Een gerechtshof dat kunstvandalen faciliteert is een gevaar voor de democratie
Het gerechtshof in Den Haag heeft geen straf of maatregel opgelegd aan de klimaatactivisten die anderhalf jaar geleden Johannes Vermeers meesterwerk ’Meisje met de parel’ bekladden. De politierechter oordeelde eerder heel anders, en legde juist twee maanden gevangenisstraf op, waarvan één voorwaardelijk, met een proeftijd van twee jaar. Het hof vindt echter dat de sanctie niet zó ‘ingrijpend’ mag zijn ‘dat het een ontmoedigende werking heeft op mensen die van hun recht op vrijheid van meningsuiting en vrijheid van vreedzame vergadering gebruik willen maken in het kader van een protestactie’. Dat is een gevaarlijke redenering.

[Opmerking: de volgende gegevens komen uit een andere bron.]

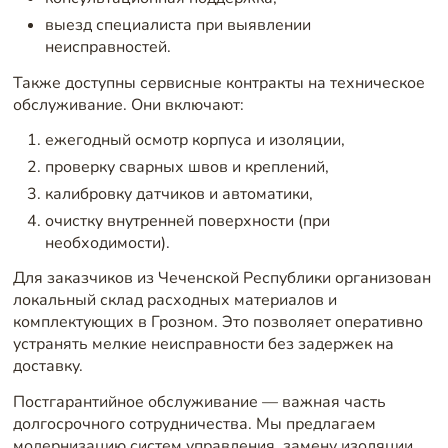
выезд специалиста при выявлении
неисправностей.
Также доступны сервисные контракты на техническое
обслуживание. Они включают:
ежегодный осмотр корпуса и изоляции,
проверку сварных швов и креплений,
калибровку датчиков и автоматики,
очистку внутренней поверхности (при
необходимости).
Для заказчиков из Чеченской Республики организован
локальный склад расходных материалов и
комплектующих в Грозном. Это позволяет оперативно
устранять мелкие неисправности без задержек на
доставку.
Постгарантийное обслуживание — важная часть
долгосрочного сотрудничества. Мы предлагаем
модернизацию систем управления, замену изоляции,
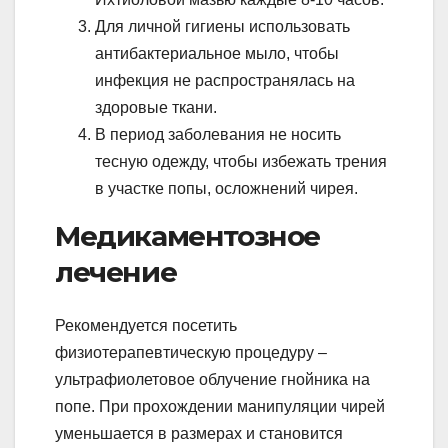
Для личной гигиены использовать
антибактериальное мыло, чтобы
инфекция не распространялась на
здоровые ткани.
В период заболевания не носить
тесную одежду, чтобы избежать трения
в участке попы, осложнений чирея.
Медикаментозное
лечение
Рекомендуется посетить
физиотерапевтическую процедуру –
ультрафиолетовое облучение гнойника на
попе. При прохождении манипуляции чирей
уменьшается в размерах и становится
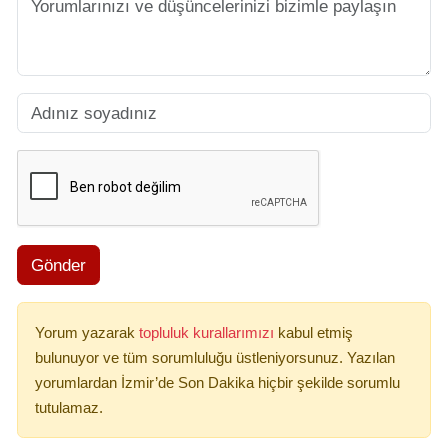
Gönder
Yorum yazarak
topluluk kurallarımızı
kabul etmiş
bulunuyor ve tüm sorumluluğu üstleniyorsunuz. Yazılan
yorumlardan İzmir’de Son Dakika hiçbir şekilde sorumlu
tutulamaz.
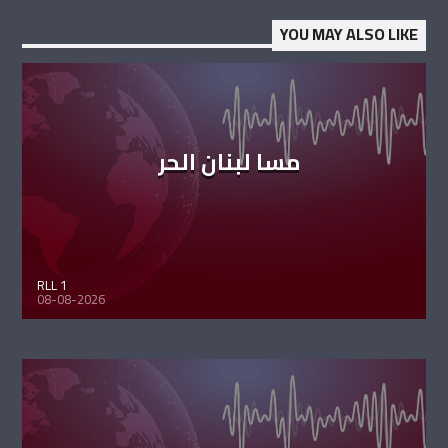
YOU MAY ALSO LIKE
مسا لبنان الحر
RLL 1
08-08-2026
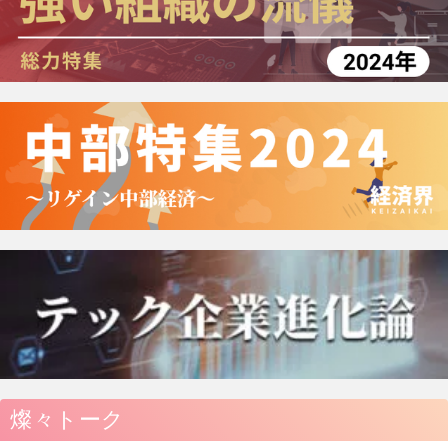
燦々トーク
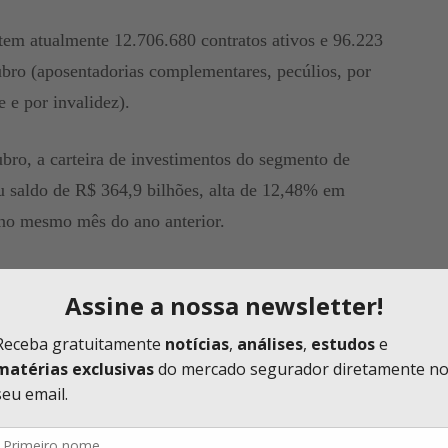
em atualmente 12.706.680 contratos ativos e 96.223
ubro (aposentadorias complementares, pecúlios, por
e e por invalidez).
bro, a carteira de investimentos do segmento de
ou saldo de R$ 364,9 bilhões, alta de 12,48% em
 no mesmo mês do ano anterior.
timentos (R$ 364,9 bilhões)
anking no período, com 32,28% do total das reservas;
rev Seg. e Previdência (22,04%); Zurich Santander
dência (5,80%); HSBC Vida e Previdência (3,09%);
 Previdência (1,23%); Safra Vida e Prev. (0,90%);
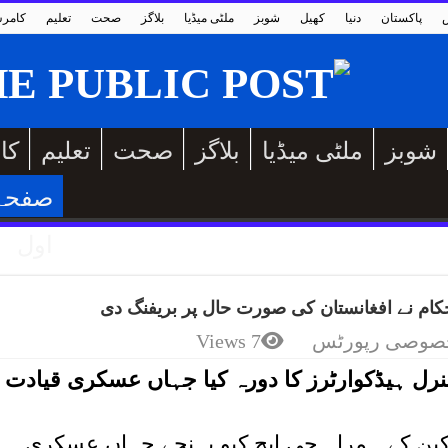
پاکستان
دنیا
کھیل
شوبز
ملٹی میڈیا
بلاگز
صحت
تعلیم
کامر
شوبز
ملٹی میڈیا
بلاگز
صحت
تعلیم
کا
صفحہ
اول
کام نے افغانستان کی صورت حال پر بریفنگ دی
صوصی رپورٹس
7 Views
رل ہیڈکوارٹرز کا دورہ کیا جہاں عسکری قیادت ن
اکین کے ہمراہ جی ایچ کیو پہنچے جہاں عسکری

Op 27 oktober 2022 bekladden drie activisten het schilderij ‘Meisje met de Parel’ in het Mauritshuis in Den Haag. Een van hen sprong over een hekje en plakte zijn hoofd tegen de glasplaat van het schilderij. Een ander goot een rode substantie uit een soepblik over hem heen. Daarbij werd gezegd: ‘How do you feel when you see something beautiful and priceless being apparently destroyed before your eyes…Do you feel outraged? Good!’ Het ogenschijnlijk vernielen van een zeventiende-eeuws schilderij werd dus vergeleken met de vermeende soortgelijke toestand van de aarde. Een derde activist filmde het voorval om de beelden online te verspreiden.
Overeenkomsten rechtbank en gerechtshof
In haar arrest deelt het gerechtshof haar visie op de juridische situatie rondom deze rechtszaak. Noemenswaardig zijn daarbij vier punten. Ten eerste, dat de hierboven genoemde gebeurtenissen wettelijk en overtuigend zijn bewezen.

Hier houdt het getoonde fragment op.